Le silence de Bilie-By-Nze sur ses intentions présidentielles s’est brisé tel un glaive s’abattant sur l’échiquier politique gabonais. Ce 6 mars 2025, l’ancien Premier ministre, Alain Claude Bilie-By-Nze, a officiellement retiré son dossier de candidature auprès de la Commission Nationale d’Organisation et de Coordination des Élections ou du Référendum (CNOCER), confirmant ainsi son entrée dans l’arène présidentielle.
Alors que la date limite pour le dépôt des candidatures approche à grands pas, chaque mouvement sur le champ de bataille électoral est scruté avec attention. L’ancien chef du gouvernement, qui s’est illustré par une vaste tournée dans les neuf provinces du pays, semble avoir peaufiné sa stratégie. Ce périple, tel un général préparant ses troupes avant l’affrontement final, lui a permis de jauger son influence et de tisser un lien direct avec les populations.

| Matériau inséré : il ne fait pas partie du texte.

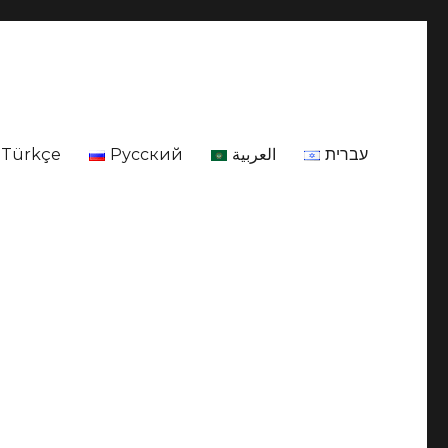
Türkçe
Русский
العربية
עברית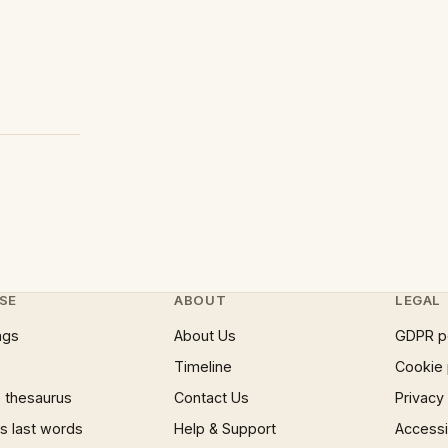
SE
ABOUT
LEGAL
ngs
About Us
GDPR p
Timeline
Cookie 
 thesaurus
Contact Us
Privacy
 last words
Help & Support
Accessib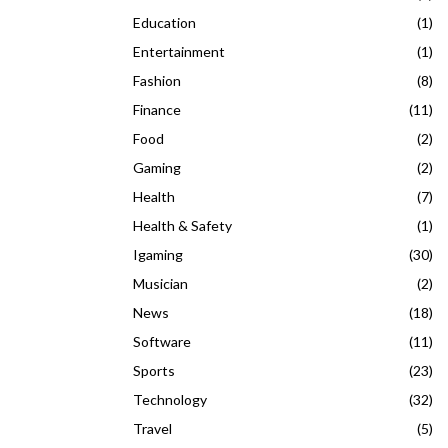
Education
(1)
Entertainment
(1)
Fashion
(8)
Finance
(11)
Food
(2)
Gaming
(2)
Health
(7)
Health & Safety
(1)
Igaming
(30)
Musician
(2)
News
(18)
Software
(11)
Sports
(23)
Technology
(32)
Travel
(5)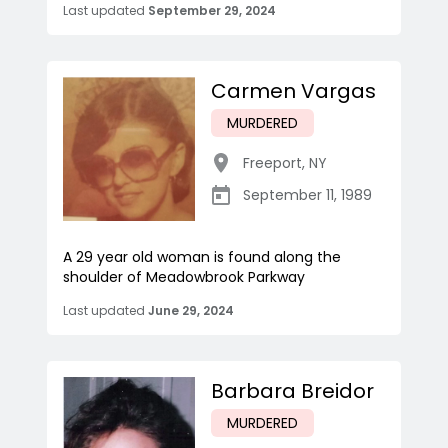
Last updated
September 29, 2024
Carmen Vargas
MURDERED
Freeport
,
NY
September 11, 1989
A 29 year old woman is found along the
shoulder of Meadowbrook Parkway
Last updated
June 29, 2024
Barbara Breidor
MURDERED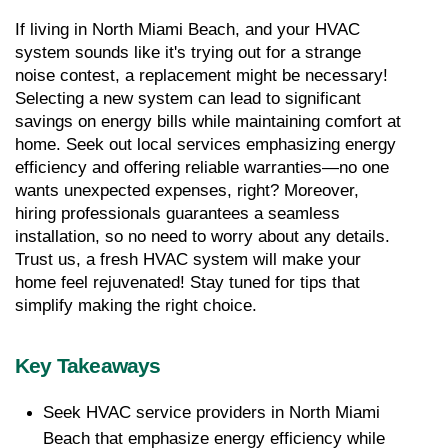
If living in North Miami Beach, and your HVAC 
system sounds like it's trying out for a strange 
noise contest, a replacement might be necessary! 
Selecting a new system can lead to significant 
savings on energy bills while maintaining comfort at 
home. Seek out local services emphasizing energy 
efficiency and offering reliable warranties—no one 
wants unexpected expenses, right? Moreover, 
hiring professionals guarantees a seamless 
installation, so no need to worry about any details. 
Trust us, a fresh HVAC system will make your 
home feel rejuvenated! Stay tuned for tips that 
simplify making the right choice.
Key Takeaways
Seek HVAC service providers in North Miami 
Beach that emphasize energy efficiency while 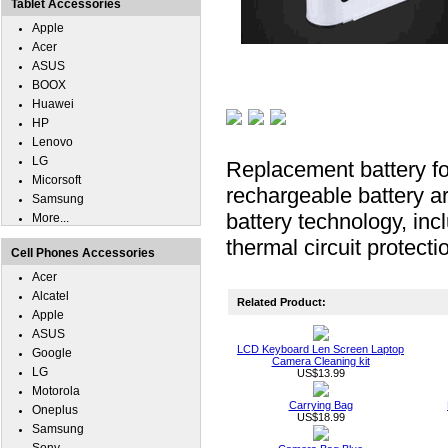
Tablet Accessories
Apple
Acer
ASUS
BOOX
Huawei
HP
Lenovo
LG
Replacement battery f
Micorsoft
rechargeable battery ar
Samsung
battery technology, inc
More...
thermal circuit protecti
Cell Phones Accessories
Acer
Alcatel
Related Product:
Apple
ASUS
LCD Keyboard Len Screen Laptop
Google
Camera Cleaning kit
LG
US$13.99
Motorola
Carrying Bag
Oneplus
US$18.99
Samsung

Cependant, cette ascension vers la conquête du pouvoir ne se fait pas sans heurts. Le camp qu’il préside, Ensemble pour le Gabon, se fissure sous le poids des ambitions individuelles. À ses côtés, deux figures majeures du mouvement, Stéphane Germain Iloko Boussiengui et Marlène Fabienne Essola Efountame, ont également choisi de briguer la magistrature suprême. Ce coup de théâtre, loin d’être anodin, signe une fracture irréversible au sein de la plateforme.

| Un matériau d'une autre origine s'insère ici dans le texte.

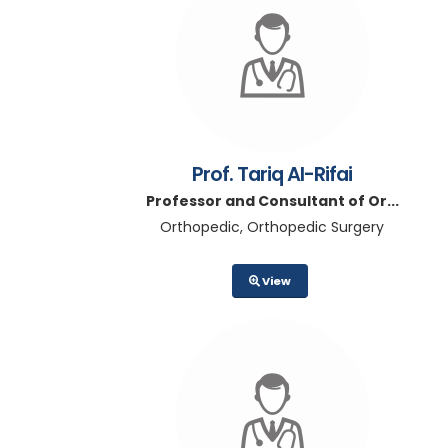
Prof. Tariq Al-Rifai
Professor and Consultant of Or...
Orthopedic, Orthopedic Surgery
View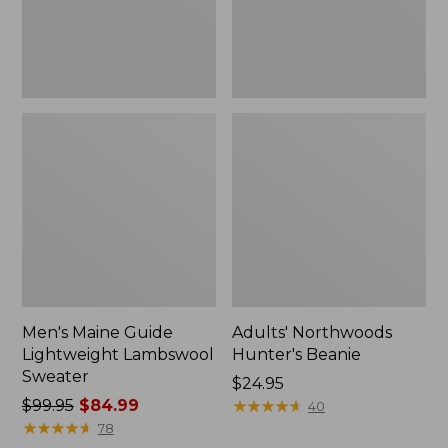
Men's Maine Guide
Adults' Northwoods
Lightweight Lambswool
Hunter's Beanie
Sweater
Price:
$24.95
Price
$99.95
$84.99
$24.95
★
★
★
★
★
★
★
★
★
★
40
was
★
★
★
★
★
★
★
★
★
★
78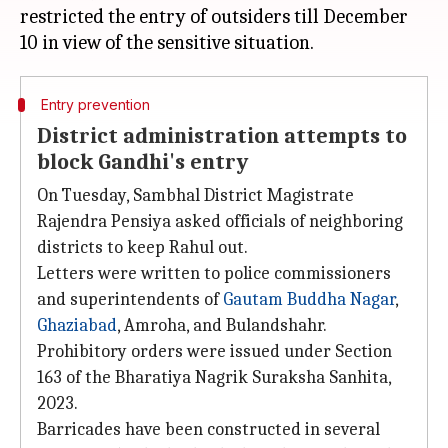
restricted the entry of outsiders till December
Entry prevention
District administration attempts to
block Gandhi's entry
On Tuesday, Sambhal District Magistrate
Rajendra Pensiya asked officials of neighboring
districts to keep Rahul out.
Letters were written to police commissioners
and superintendents of
Gautam Buddha Nagar
,
Ghaziabad
, Amroha, and Bulandshahr.
Prohibitory orders were issued under Section
163 of the Bharatiya Nagrik Suraksha Sanhita,
2023.
Barricades have been constructed in several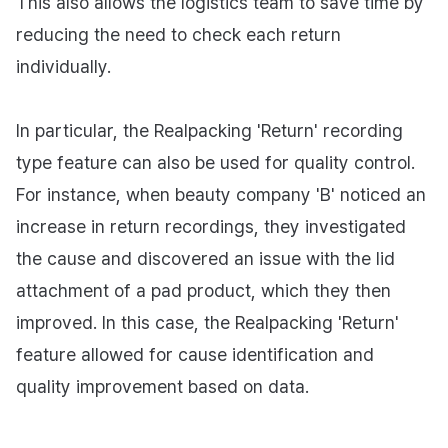
This also allows the logistics team to save time by
reducing the need to check each return
individually.
In particular, the Realpacking 'Return' recording
type feature can also be used for quality control.
For instance, when beauty company 'B' noticed an
increase in return recordings, they investigated
the cause and discovered an issue with the lid
attachment of a pad product, which they then
improved. In this case, the Realpacking 'Return'
feature allowed for cause identification and
quality improvement based on data.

Loin d’un simple désaccord, cette confrontation s’apparente à une véritable bataille interne où chaque camp affûte ses armes. L’unité affichée autrefois n’est plus qu’un lointain souvenir, remplacée par une lutte d’influence qui pourrait profiter à leurs adversaires, notamment au président de transition Brice Clotaire Oligui Nguema. À mesure que l’échéance approche, l’opposition semble se fragmenter en une multitude de candidatures, affaiblissant ainsi ses chances face à un pouvoir en place mieux structuré.
La question qui demeure est la suivante : Bilie-By-Nze saura-t-il retourner cette situation à son avantage ou sombrera-t-il dans les méandres des querelles internes à cette presidentielle poste-transition ? Face à cette guerre de positionnement, la stratégie du leader d’Ensemble pour le Gabon déterminera l’issue du combat politique à venir.